Alle Ninfe si attribuivano svariati doni e poteri, non solo quello che esercitavano sulla vegetazione, ma anche sugli stessi uomini cone divinità nutrici, sicché in alcune leggende, come in quelle di Ermete e di Dioniso appaiono come nutrici degli dèi bambini. Era quindi naturale che fossero considerate protettrici della crescita degli adolescenti, e in particolare delle giovinette, le quali spesso alla vigilia delle nozze si immergevano nelle acque di talune sorgenti per conseguire la fecondità, e le donne offrivano loro sacrifizi all'avvicinarsi del momento del parto. A tutte le Ninfe si attribuivano anche doni profetici; il dono di guarire era privilegio esclusivo delle Ninfe delle acque.
Il culto delle Ninfe era antichissimo e diffuso in tutto il mondo greco; tuttavia si incontrano quasi sempre come divinità locali. Spesso le Ninfe erano associate nel culto ad altre divinità maggiori, come Apollo, Dioniso, Ermete, Pan, più raramente Artemide e Demetra. Si offrivano loro animali domestici, tori, agnelli, capretti e frutta, miele, rose; dal culto era escludo il vino, ma non mancavano eccezioni.
A Roma il numero di divinità simili alle Ninfe fu alquanto più ristretto; limitandosi prevalentemente ai numi delle acque e specialmente delle sorgenti termali, i Romani assimilarono alle Ninfe greche le divinità indigene delle fonti.

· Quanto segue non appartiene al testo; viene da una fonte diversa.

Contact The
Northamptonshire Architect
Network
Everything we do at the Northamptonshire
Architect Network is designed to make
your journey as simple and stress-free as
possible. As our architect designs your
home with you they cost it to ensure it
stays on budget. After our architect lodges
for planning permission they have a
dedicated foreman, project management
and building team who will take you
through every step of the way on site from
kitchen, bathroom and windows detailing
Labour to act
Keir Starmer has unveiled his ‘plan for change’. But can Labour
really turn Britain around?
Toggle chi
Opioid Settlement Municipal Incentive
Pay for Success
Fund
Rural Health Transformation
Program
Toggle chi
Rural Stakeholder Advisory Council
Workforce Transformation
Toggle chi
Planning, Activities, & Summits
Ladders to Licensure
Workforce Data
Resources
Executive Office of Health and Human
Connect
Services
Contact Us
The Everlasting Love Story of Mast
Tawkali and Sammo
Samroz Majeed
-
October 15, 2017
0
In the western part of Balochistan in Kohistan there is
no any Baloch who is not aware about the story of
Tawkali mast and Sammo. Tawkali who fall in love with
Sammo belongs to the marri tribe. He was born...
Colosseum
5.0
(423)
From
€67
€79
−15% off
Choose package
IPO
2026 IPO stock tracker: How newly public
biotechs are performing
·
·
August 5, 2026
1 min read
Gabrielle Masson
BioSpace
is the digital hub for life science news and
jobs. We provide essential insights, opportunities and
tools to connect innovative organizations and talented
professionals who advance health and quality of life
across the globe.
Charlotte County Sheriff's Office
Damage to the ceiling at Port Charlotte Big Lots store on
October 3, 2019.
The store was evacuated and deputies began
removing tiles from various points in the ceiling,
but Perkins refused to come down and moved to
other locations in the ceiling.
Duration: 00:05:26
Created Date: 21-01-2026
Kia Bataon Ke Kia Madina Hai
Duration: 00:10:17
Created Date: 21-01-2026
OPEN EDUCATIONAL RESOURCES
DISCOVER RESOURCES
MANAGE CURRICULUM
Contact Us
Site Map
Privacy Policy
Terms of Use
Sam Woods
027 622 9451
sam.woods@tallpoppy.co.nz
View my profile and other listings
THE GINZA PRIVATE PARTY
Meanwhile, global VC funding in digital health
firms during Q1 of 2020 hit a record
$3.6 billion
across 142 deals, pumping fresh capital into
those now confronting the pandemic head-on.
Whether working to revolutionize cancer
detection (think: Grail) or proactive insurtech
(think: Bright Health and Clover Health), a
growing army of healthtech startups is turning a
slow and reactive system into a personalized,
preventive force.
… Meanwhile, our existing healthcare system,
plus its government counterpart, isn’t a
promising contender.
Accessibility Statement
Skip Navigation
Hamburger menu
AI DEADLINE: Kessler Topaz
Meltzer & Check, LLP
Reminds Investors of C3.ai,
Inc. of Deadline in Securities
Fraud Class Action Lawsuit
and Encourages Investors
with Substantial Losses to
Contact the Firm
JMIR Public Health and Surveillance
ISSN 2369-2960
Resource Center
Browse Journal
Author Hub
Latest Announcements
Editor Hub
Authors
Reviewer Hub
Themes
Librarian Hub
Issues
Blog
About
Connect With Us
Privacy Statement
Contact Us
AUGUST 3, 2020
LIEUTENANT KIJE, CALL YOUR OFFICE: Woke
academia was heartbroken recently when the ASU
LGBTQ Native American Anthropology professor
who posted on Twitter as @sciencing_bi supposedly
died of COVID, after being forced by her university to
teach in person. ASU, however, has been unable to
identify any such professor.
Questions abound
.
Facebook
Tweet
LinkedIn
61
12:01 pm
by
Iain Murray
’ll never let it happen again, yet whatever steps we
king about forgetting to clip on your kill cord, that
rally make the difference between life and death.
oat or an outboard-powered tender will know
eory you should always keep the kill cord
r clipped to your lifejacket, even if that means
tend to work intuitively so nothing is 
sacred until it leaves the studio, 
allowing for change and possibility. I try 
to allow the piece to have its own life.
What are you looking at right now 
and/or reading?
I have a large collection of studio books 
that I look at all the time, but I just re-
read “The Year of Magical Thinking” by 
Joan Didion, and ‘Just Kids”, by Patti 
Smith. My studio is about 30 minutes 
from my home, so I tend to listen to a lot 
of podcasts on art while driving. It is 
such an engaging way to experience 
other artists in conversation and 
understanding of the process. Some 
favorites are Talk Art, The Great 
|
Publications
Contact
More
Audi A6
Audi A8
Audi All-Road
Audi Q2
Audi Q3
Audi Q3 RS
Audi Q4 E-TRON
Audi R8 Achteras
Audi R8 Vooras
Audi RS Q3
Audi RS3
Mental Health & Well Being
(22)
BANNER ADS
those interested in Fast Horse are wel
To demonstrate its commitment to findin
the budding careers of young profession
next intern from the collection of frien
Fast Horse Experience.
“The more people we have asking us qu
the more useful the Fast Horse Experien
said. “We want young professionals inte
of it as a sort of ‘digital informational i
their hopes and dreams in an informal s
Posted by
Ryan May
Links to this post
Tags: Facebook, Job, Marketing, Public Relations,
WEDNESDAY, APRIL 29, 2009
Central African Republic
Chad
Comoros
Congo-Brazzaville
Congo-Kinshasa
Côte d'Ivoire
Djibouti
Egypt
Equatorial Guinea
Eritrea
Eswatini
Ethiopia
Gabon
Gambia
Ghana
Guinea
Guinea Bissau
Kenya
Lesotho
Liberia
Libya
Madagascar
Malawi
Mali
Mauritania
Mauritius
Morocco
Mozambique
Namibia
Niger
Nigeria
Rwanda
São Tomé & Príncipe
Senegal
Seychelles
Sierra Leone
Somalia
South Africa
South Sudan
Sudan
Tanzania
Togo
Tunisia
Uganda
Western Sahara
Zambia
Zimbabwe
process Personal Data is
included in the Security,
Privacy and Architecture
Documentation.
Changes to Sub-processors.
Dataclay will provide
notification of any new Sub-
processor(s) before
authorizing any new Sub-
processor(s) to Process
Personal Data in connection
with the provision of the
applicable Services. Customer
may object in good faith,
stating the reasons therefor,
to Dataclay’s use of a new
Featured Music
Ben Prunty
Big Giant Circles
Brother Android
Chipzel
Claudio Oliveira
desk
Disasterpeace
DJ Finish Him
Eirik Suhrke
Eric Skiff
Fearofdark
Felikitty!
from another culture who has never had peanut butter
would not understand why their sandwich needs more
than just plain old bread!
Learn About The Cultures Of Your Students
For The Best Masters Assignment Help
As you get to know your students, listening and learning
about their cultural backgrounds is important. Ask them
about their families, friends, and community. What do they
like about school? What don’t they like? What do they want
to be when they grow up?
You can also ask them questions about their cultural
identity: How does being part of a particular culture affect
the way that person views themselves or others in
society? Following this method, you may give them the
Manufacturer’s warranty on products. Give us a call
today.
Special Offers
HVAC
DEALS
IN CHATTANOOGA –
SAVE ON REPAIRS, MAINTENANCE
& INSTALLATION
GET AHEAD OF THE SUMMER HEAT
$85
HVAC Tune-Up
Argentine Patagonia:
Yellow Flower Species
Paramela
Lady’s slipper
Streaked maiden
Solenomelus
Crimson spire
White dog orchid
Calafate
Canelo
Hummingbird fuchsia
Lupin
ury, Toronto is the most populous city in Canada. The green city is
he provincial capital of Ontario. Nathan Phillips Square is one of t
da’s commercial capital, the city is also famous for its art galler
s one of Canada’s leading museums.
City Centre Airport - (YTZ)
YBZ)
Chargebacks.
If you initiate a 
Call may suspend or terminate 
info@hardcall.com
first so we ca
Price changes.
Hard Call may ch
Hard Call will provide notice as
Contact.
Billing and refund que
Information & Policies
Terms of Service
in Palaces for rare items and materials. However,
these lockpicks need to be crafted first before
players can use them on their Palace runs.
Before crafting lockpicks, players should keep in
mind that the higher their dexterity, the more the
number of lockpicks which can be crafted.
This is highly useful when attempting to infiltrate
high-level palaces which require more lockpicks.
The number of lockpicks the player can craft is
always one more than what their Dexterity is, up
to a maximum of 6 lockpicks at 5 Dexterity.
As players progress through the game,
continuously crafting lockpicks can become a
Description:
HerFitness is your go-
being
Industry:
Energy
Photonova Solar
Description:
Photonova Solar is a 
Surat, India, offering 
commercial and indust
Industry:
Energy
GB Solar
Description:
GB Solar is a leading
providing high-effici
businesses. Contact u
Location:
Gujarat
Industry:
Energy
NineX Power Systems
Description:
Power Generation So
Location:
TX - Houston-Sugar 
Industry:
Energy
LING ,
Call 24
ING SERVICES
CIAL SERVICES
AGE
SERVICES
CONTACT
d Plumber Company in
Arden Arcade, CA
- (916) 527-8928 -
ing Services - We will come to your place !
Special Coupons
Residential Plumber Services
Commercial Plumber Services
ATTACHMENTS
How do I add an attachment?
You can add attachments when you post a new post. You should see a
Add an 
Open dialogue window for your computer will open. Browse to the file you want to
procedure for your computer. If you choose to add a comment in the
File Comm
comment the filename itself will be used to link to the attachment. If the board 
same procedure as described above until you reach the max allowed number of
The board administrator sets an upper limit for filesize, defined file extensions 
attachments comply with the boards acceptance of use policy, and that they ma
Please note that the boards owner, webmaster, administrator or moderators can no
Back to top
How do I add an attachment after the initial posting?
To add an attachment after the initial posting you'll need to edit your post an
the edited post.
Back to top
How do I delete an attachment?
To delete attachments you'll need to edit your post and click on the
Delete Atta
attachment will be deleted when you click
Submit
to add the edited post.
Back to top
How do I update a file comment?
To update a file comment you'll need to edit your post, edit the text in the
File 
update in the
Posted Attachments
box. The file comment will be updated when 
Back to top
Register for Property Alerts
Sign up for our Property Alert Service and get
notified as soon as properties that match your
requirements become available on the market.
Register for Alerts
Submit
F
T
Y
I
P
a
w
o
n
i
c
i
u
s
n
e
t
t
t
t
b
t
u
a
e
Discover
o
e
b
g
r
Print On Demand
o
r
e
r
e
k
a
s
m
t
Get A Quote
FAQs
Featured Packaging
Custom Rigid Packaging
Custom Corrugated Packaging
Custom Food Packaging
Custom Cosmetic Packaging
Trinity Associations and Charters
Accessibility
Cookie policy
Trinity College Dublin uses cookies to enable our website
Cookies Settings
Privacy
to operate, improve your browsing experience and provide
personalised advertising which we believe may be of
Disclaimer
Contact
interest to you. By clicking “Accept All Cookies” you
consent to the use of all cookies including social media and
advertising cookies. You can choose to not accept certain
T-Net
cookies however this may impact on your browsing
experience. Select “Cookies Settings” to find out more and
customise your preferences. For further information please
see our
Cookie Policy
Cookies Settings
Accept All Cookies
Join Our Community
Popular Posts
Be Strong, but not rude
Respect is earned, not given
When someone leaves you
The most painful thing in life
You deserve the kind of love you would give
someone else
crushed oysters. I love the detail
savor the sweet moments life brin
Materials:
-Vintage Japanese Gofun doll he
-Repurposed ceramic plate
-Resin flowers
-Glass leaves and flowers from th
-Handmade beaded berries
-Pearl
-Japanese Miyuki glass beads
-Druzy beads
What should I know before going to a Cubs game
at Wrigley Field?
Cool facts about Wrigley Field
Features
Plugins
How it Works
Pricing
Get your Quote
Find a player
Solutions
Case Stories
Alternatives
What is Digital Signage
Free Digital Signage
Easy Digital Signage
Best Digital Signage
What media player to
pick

Le fonti col loro dio Fontus avevano in Roma culto da età assai antica, di cui è prova la festa delle Fontinalia, riportata al 13 ottobre già nell'antico calendario di Numa POmpilio. Nei Fasti dei Fratelli Arvali si ha menzione del loro tempio, incendiato da Clodio, nel Campo Marzio, nel quale erano conservate le tavole censorie. Solo relativamente tardi ebbero tempietti e ninfei, edifizi graziosi dove si celebravano le nozze. La designazione di Ninfe applicata da alcuni alle Furrine, divinità indigene romane di natura non ben chiarita, pare arbitraria e da respingere.
Nelle arti figurative le Ninfe furono rappresentate, in conformità con la concezione greca, come bellissime e snelle giovinette, dalle movenze graziose, dalla testa leggiadra ornata di fiori, dalle vesti leggere e svolazzanti, raramente nude.